Another wasted piece.


***

The real cost of Eric Clapton’s angry, obtuse, hollow-bodied protest Muzak.


Recently I was giving a radio interview that touched on what I think was a fiery performance by the rock band Cream from 1968, with this insane Eric Clapton guitar solo, when the host voiced his displeasure. “I don’t know,” he said, “It made me laugh. Sounds like Spinal Tap to me.”


I can’t say I didn’t see this coming. I get it all the more when Clapton releases one of his “singles”—which sound like turgid, hectoring bone-dry demos he blow-torched together in fifteen minutes—such as the new “This Has Gotta Stop,” bemoaning all things vaccine.
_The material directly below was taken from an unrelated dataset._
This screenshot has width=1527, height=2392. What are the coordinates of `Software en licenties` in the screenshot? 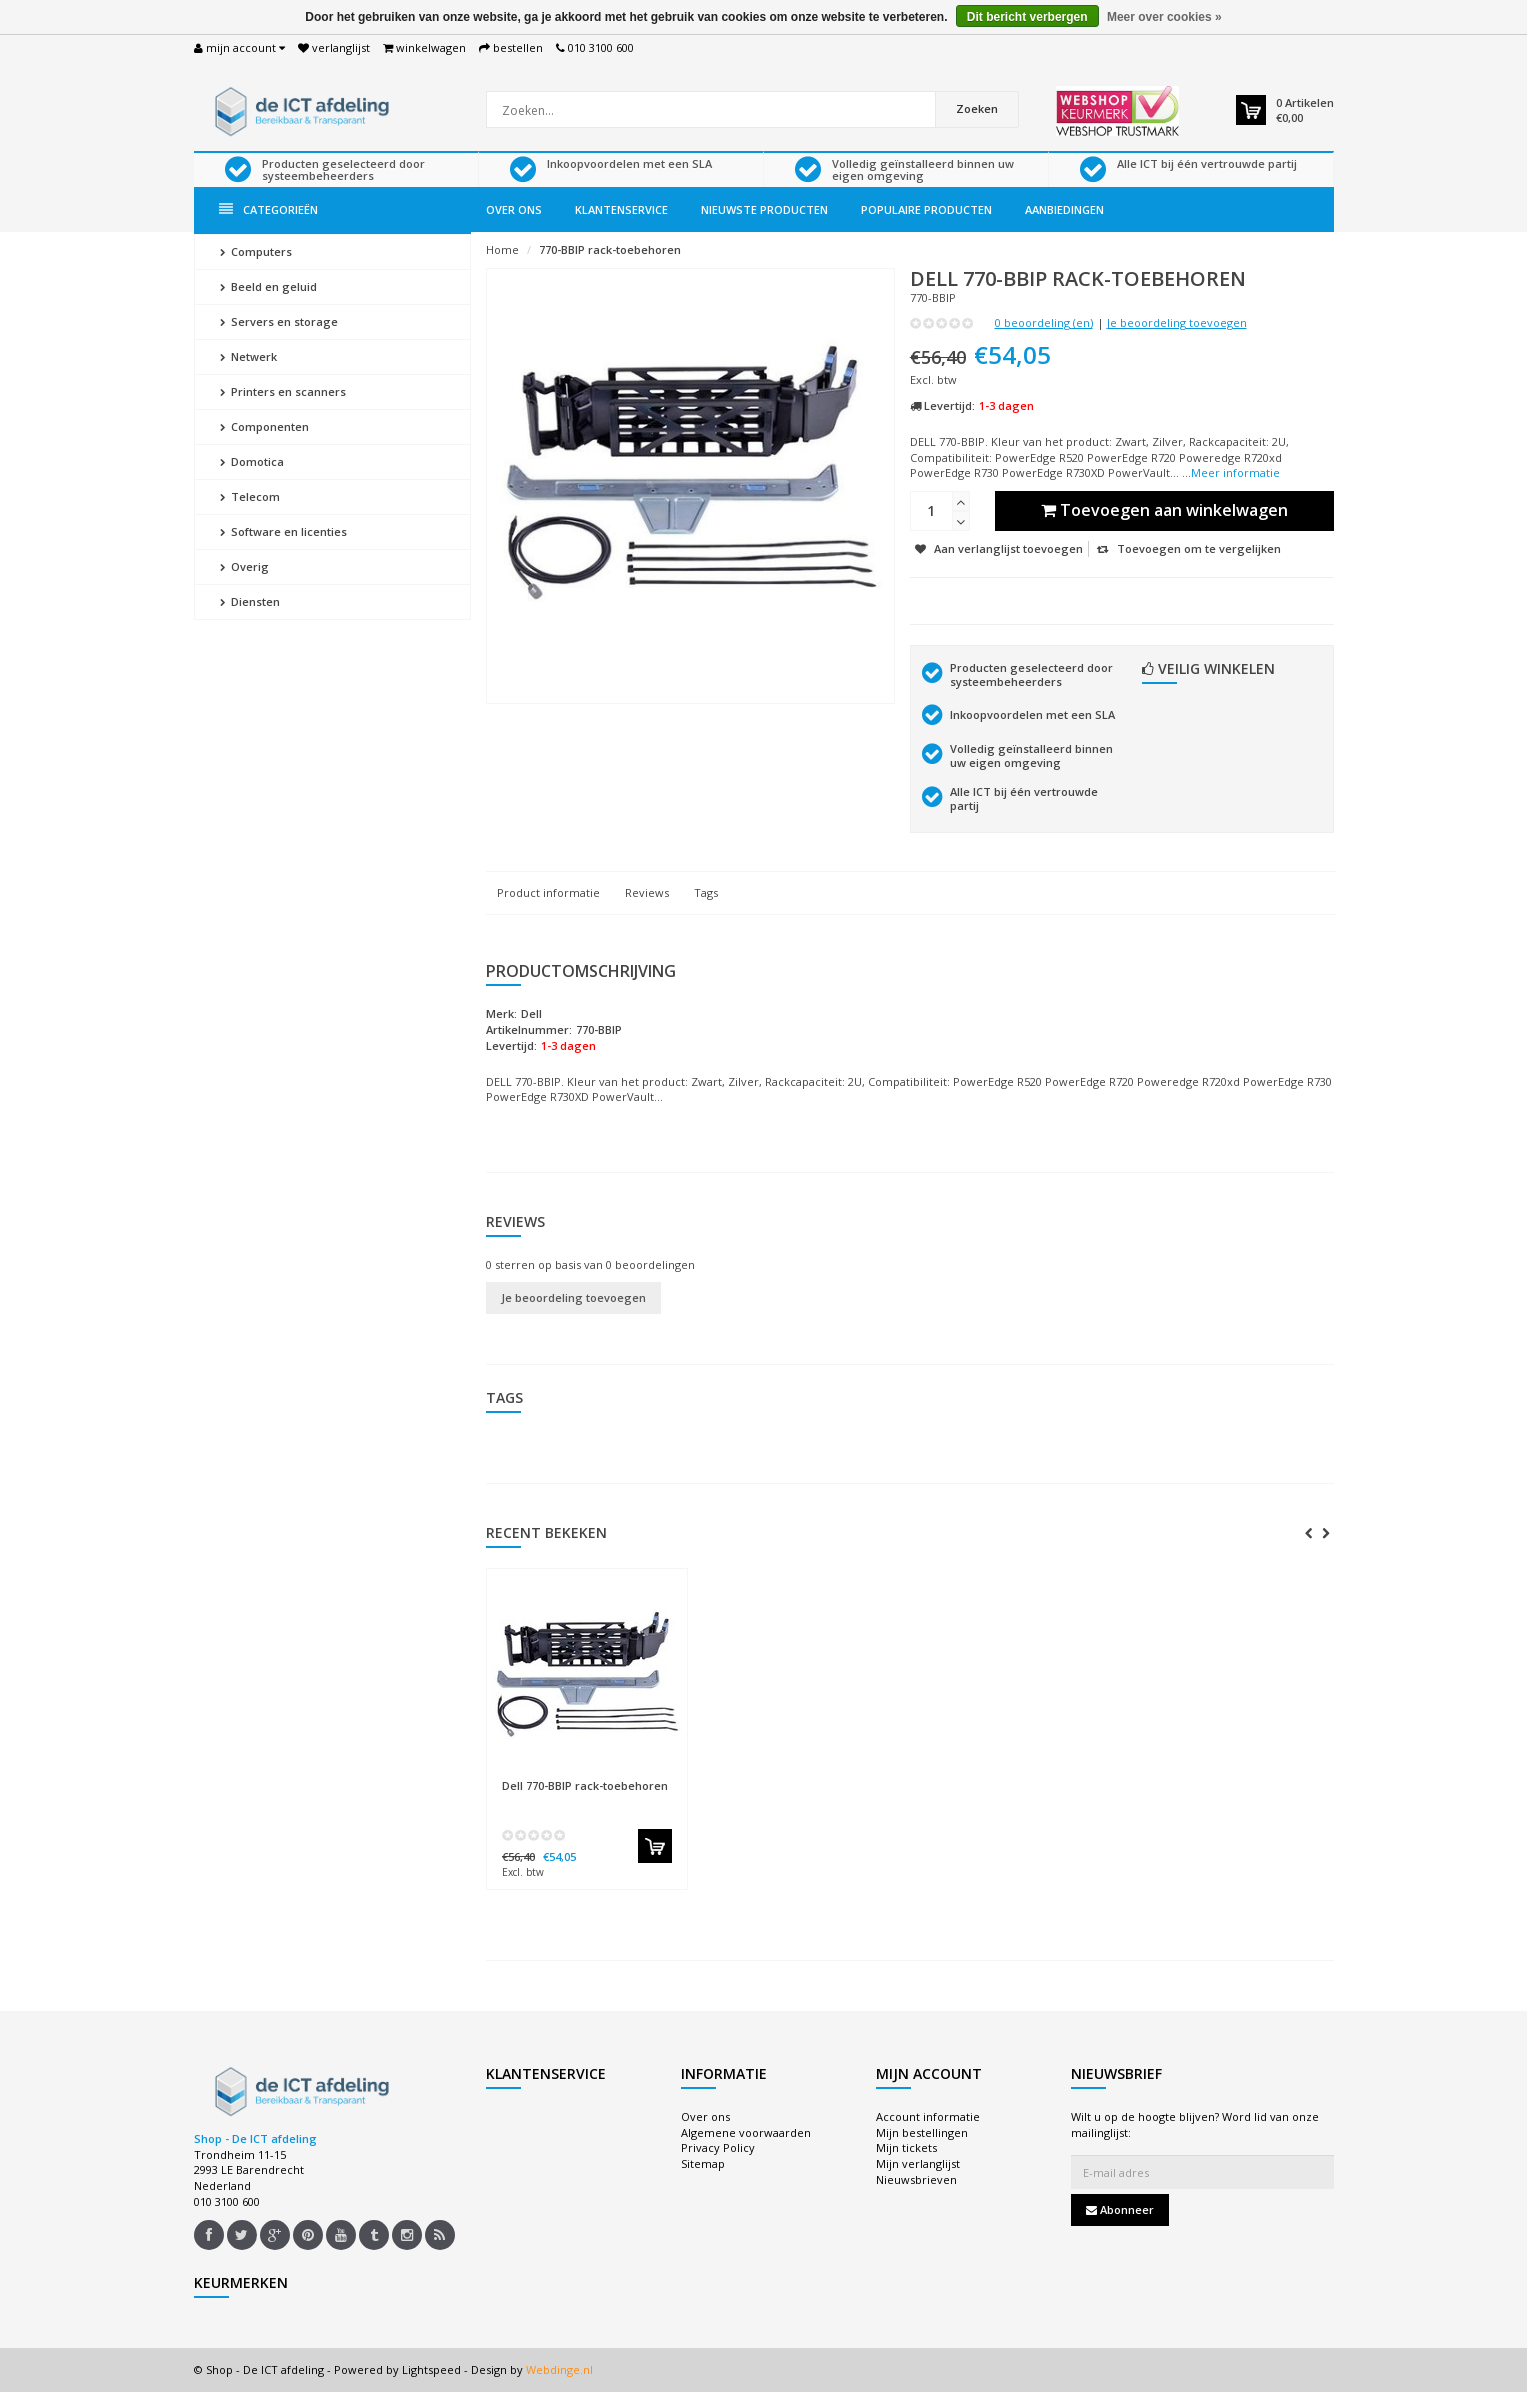 It's located at (283, 531).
The man sets himself up not only for failure, but for attacks on the music he made that actually counted for something. There’s no longer a separation between the church and state of a person’s morals— the word “politics” being a near-synonym—and their body of work. Each time Clapton spews forth his monotone nonsense, there’s a pushback from the art.


The deal with Clapton is that there wasn’t a lot of art to begin with, given that he ceased innovating in 1970, but his laughably bad modern day protest efforts end up producing laugh-inducing responses.
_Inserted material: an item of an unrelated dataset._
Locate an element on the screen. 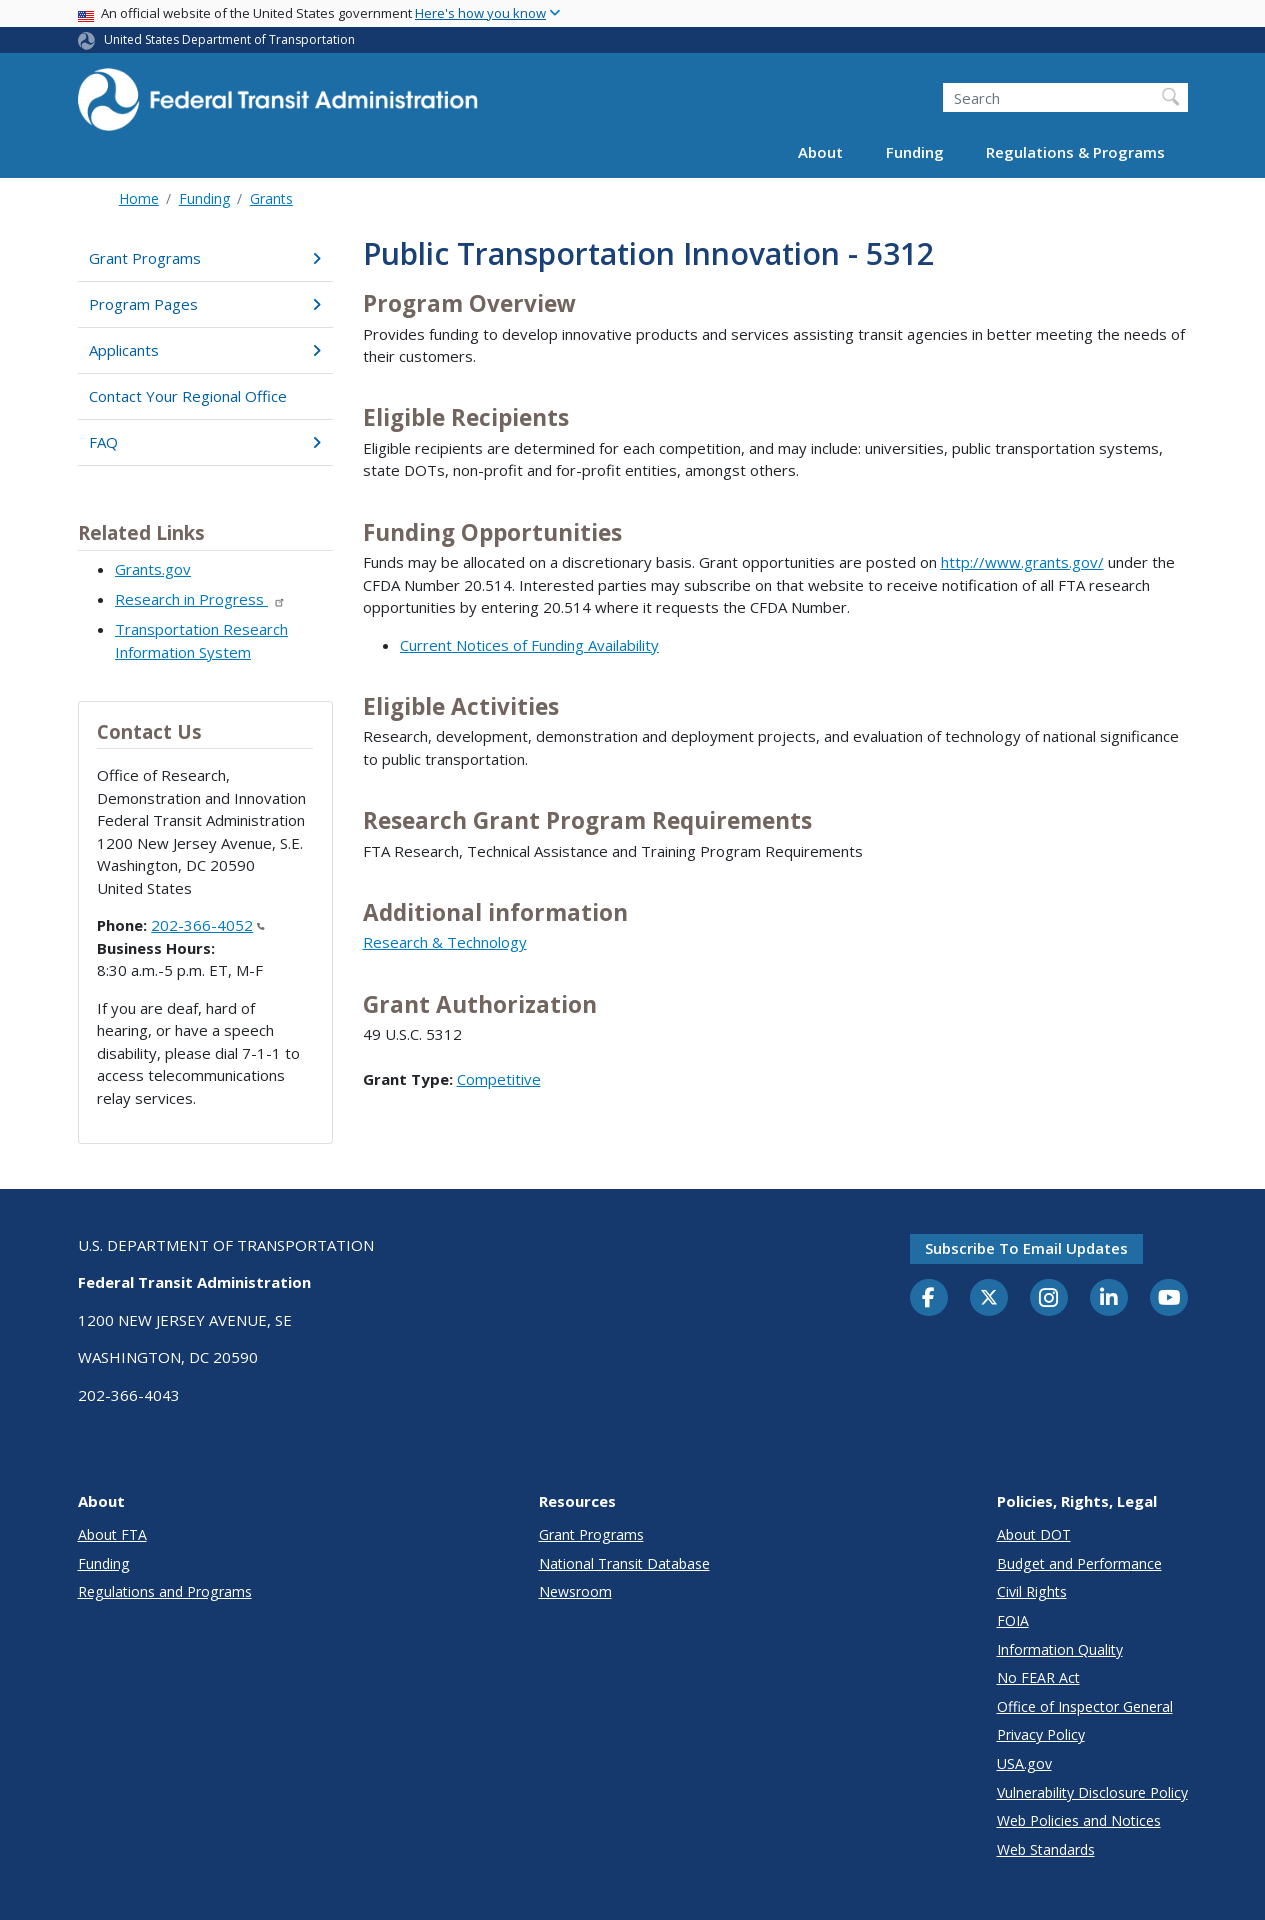  About is located at coordinates (820, 152).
Twitter is a largely witless medium, but I’ve noticed that games are elevated when the likes of Clapton—or his partner in ill-advised whining, Van Morrison—do their new thing.
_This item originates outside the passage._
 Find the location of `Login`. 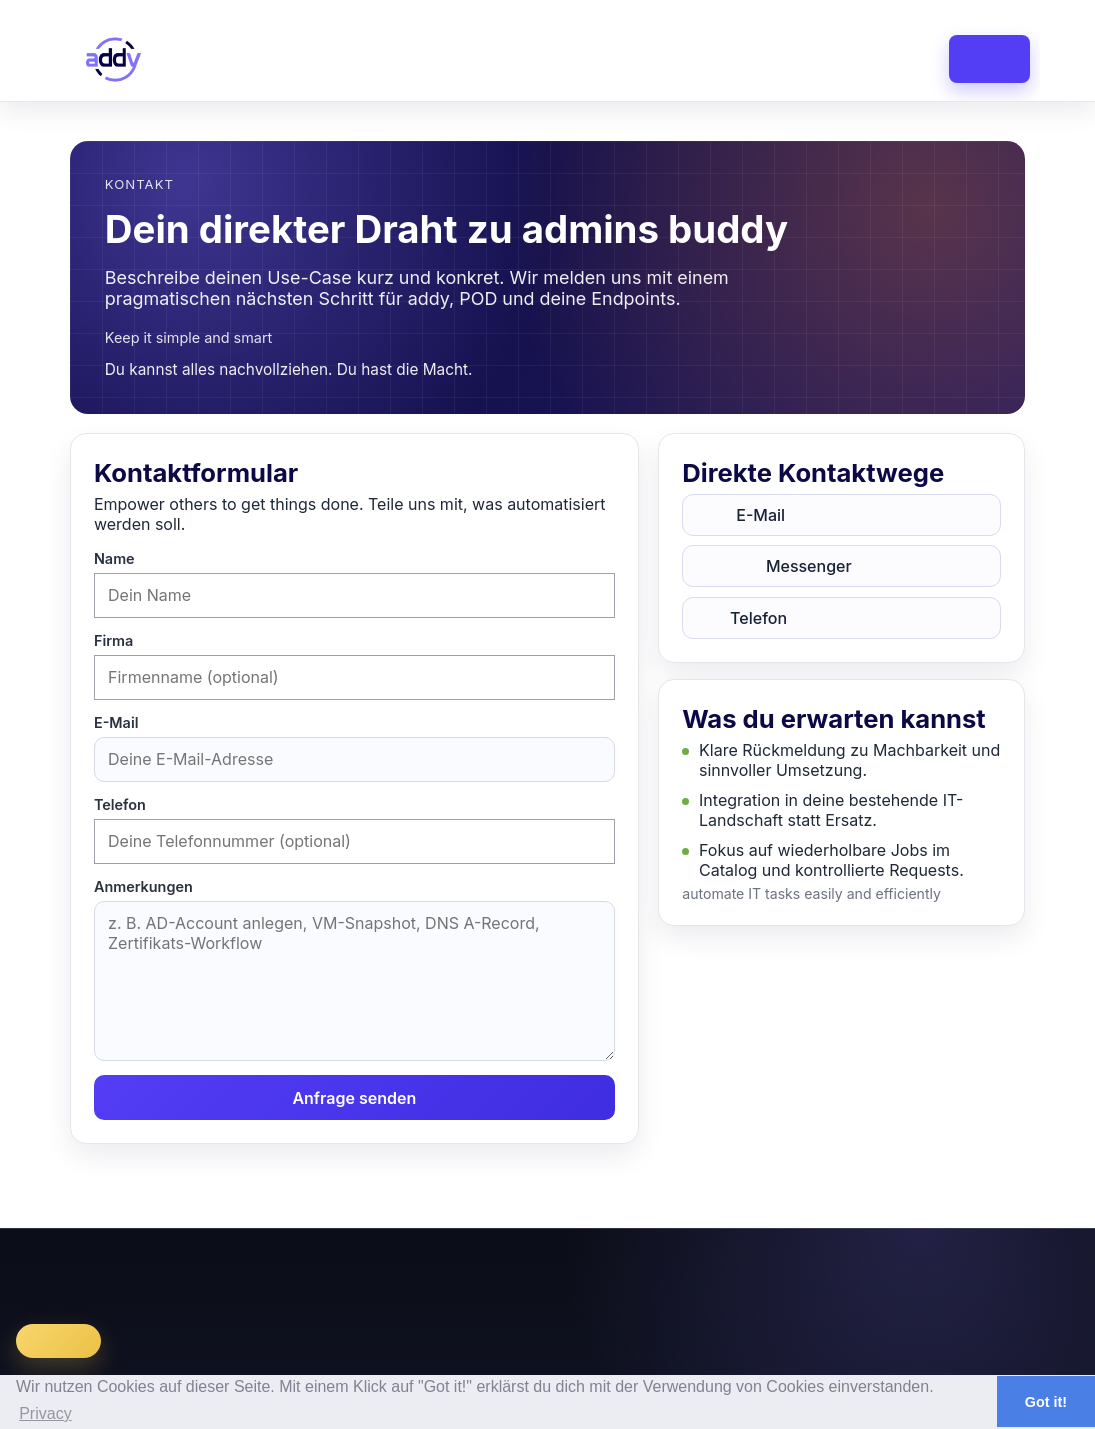 Login is located at coordinates (1005, 9).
“I bet you’d take the vaccine if she was your best friend’s wife,” was one piece of bon mot I just encountered, a reference to Clapton’s affair and eventual marriage to Pattie Boyd, his buddy George Harrison’s wife.


If all you do is produce top-level, magisterial work, people will leave you alone, however stupid you want to be. They want that work. It feeds their life. There’s an alchemical process where it becomes separate from its creator, which is how it should be, despite today’s obsession with what I simply call access.


Access is when you see someone hop into a comments section on Twitter and start talking to Bob Dylan or whomever like they’re having an actual conversation. With the obsession for access, everything pools. The first person voice in the song is the voice of the writer. The boneheaded comment becomes an indictment on the art of thirty years back. When what you’re making sucks, you’re setting yourself up a takedown.


What makes Clapton worse is you don’t think he really cares. He doesn’t come off as a this once-great talent who lost that talent—for so it goes—but nonetheless acts in good faith for the well being of humanity.


He’s more like a guy who doesn’t have much to do in his day, needs an outlet for his bad case of the grumps, and wants to tour and get what he’s accustomed to getting and seeing out on the road. No changes. Which is akin to how you can sum up his music, more or less, going back fifty years.


I’m a recommender. I share art that I love, art that is consequential. I participate in what used to be called turning someone on. I have, as they say, amazing recs.


But it’s true, when Clapton pops off in dumbass musical form, with music as unimaginative as the “argument,” you’re more apt to pick your spots when you suggest that killer Cream tape from Detroit in 1967.


You’re also blown away that the maker of that could be the maker of this. Where did all of that imagination and those fresh ideas go? Clapton himself might want to sit down with it, shattering experience though it may be.